À Saltburn, on s’intéresse à la classe pour décrire les grands Anglais avec de grandes maisons comme étant magnifiquement tordus et diaboliquement attirants. Être riche et beau ne vous rend pas heureux ou décent dans le monde de Saltburn, cela fait de vous une personne remarquable, fascinante et profondément séduisante. Il y a deux personnages vertueux, non grands, dans le film d’Emerald Fennell, et vous ne voudriez certainement pas aller à une fête donnée par eux.

Cependant, il est évident que chacun souhaite assister à une fête où Richard E Grant est déguisé et où les jardins de milieu d’été sont illuminés de lumières magnifiques. Saltburn, en tant qu’œuvre d’art, adore son propre côté Brideshead, allant même jusqu’à mentionner Waugh dans ses premières scènes.

Le film « Saltburn » est imprégné du plaisir d’Emerald Fennell pour les choses, les objets et le corps. Il aime évoquer le désir et le dégoût. Le film regarde toute la tradition anglaise gothique de la maison de campagne comme une immense boîte à déguisements dans laquelle on s’amuse avec plaisir.

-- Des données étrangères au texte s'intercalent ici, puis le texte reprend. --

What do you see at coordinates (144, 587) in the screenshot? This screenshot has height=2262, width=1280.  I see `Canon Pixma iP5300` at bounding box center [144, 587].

Le film navigue entre les genres avec grande extravagance. Il s’agit d’une représentation authentique de la réalité sociale qui devrait être portée à l’attention du public.

Rupert Neate

Après avoir vu le film « Saltburn”, je veux être riche. Le film donne une belle image d’Oxford, et de la richesse qui s’y trouve.

Le film a été tourné à Drayton House, une imposante demeure en Angleterre. La maison est une véritable star du film, par sa beauté saisissante.

Le film pourrait être une publicité pour Oxford, mais se moque également de la prétention de cette institution. Les étudiants pauvres sont traités avec mépris par les riches, mais finissent par les dépasser.

Saltburn m’a aidé à mieux comprendre ma place dans la société, et m’a également confirmé le mépris d’Emerald Fennell pour la classe moyenne.

Danny Lavelle

Le film m’a laissé encore plus confus en ce qui concerne la classe sociale, mais une chose est certaine : le mépris d’Emerald Fennell pour la classe moyenne est évident.